Getting there. December 8, 2015. Posted January 25, 2016.
Muralist Jane Kim at work painting a Saddle Billed Stork for the Wall of Birds at the Cornell Lab of Ornithology. Photo courtesy of Ink Dwell.
"Ornithologists are not an easy audience."
Truer words, etc, from what I've heard.
All you regular readers who kindly and patiently indulge my fancying myself a bird blogger from time to time know how dependent I am on the Cornell Lab of Ornithology’s terrific online field guide All About Birds. Won’t surprise you then that this story and the accompanying slide show at the New York Times T Magazine thrilled me no end and that now I’m determined that on one of my slogs up to Syracuse in the spring I’m going to make a side trip to Ithaca to see for myself the Lab’s new Wall of Birds:
Last night, Jane Kim revealed a 2,800-square-foot painted mural depicting 375 million years of avian evolution for the 100th anniversary of Cornell University’s Lab of Ornithology. It’s quite a departure from the average scientific-illustration commission. “If it were a 8.5-by-11 illustration in a magazine, it would have turned into something very different than when you have a 70-by-40-foot wall and you have the opportunity to show things to scale,” she says.
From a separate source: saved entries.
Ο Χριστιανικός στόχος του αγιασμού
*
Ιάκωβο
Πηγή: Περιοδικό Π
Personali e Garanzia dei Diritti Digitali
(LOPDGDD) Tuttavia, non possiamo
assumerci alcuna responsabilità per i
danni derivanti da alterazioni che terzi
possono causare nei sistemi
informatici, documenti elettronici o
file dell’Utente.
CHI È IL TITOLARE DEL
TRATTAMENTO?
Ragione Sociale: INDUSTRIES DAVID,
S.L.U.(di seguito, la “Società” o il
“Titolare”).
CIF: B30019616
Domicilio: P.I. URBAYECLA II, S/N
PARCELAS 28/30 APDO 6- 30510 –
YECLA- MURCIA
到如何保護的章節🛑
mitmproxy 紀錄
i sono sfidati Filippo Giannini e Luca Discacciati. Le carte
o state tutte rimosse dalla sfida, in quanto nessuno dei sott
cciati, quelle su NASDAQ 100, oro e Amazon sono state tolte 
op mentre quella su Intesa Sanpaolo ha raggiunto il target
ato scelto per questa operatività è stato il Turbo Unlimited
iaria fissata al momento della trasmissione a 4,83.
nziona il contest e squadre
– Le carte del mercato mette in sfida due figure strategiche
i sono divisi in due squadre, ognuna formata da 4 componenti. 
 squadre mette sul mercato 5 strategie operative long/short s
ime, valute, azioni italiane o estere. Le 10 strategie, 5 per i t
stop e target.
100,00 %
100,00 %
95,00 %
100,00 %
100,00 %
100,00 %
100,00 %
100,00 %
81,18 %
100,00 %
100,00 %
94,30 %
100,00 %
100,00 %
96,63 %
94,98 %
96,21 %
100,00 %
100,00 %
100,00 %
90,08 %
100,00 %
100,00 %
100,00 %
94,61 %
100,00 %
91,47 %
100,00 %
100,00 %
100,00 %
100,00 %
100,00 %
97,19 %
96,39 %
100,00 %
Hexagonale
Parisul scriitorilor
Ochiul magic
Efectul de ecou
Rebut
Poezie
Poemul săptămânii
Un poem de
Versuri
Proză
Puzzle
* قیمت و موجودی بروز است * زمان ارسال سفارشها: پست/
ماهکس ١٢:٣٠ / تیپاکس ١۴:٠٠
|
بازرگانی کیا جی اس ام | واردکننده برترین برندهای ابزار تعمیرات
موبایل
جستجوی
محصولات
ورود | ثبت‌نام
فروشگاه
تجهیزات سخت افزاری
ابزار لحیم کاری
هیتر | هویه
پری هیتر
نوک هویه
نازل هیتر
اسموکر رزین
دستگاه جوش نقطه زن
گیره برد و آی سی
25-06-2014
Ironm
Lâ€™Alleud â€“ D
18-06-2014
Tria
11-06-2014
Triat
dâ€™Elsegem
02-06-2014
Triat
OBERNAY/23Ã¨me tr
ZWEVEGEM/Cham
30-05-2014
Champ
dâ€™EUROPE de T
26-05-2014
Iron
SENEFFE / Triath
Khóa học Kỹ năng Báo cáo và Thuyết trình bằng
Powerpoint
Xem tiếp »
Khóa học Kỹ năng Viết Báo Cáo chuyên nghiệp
That’s right: 270 species (including representatives from each of the 243 modern bird families, plus 27 dinosaurs and pre-prehistoric beasts) are all depicted at actual size, spanning from the 30-foot Yutyrannus and a nine-foot ostrich to the broadbill and manakin that are mere inches long. “For me, the size is what is really impactful, having a gigantic world map, and being able to put all these birds that you don’t get to see together, life-sized, next to each other — it’s really remarkable,” she says.
“I love murals because they really are the most three-dimensional two-dimensional medium, because they’re on architecture,” Kim says. “Here, you’re passing important markers in avian ancestry.” Mapped out on the world’s plane, with each bird nested in its geographic habitat, the mural is “supposed to be a very precise depiction of each bird, and used as an educational tool, so I had to depict things really accurately,” Kim says.
In the two and a half years the mural has taken to complete — though it was originally conceived in 2011, during Kim’s internship at Cornell’s Ornithology lab as part of the graduation requirements for her scientific illustration certificate program at Cal State Monterey Bay — Kim quickly learned the limits of any artistic license she may have wanted to take. “Ornithologists are not an easy audience — they’re incredibly observant and love their subject, and can identify when something is wrong with the painting, and pinpoint on the inaccuracies,” she says. “Each one of these birds was scrutinized.”
Don’t know when I can get there but I promise that when I do I’ll bring back a complete report. Right now, though, enjoy Julie Baumgardner’s whole story 270 Kinds of Birds, in One Gigantic Life-Sized Mural, and take a look at the slide show.
If that’s not enough, and it won’t be, visit the Wall of Birds page at Ink Dwell’s website.
Kim has also done a mural for the National Aquarium.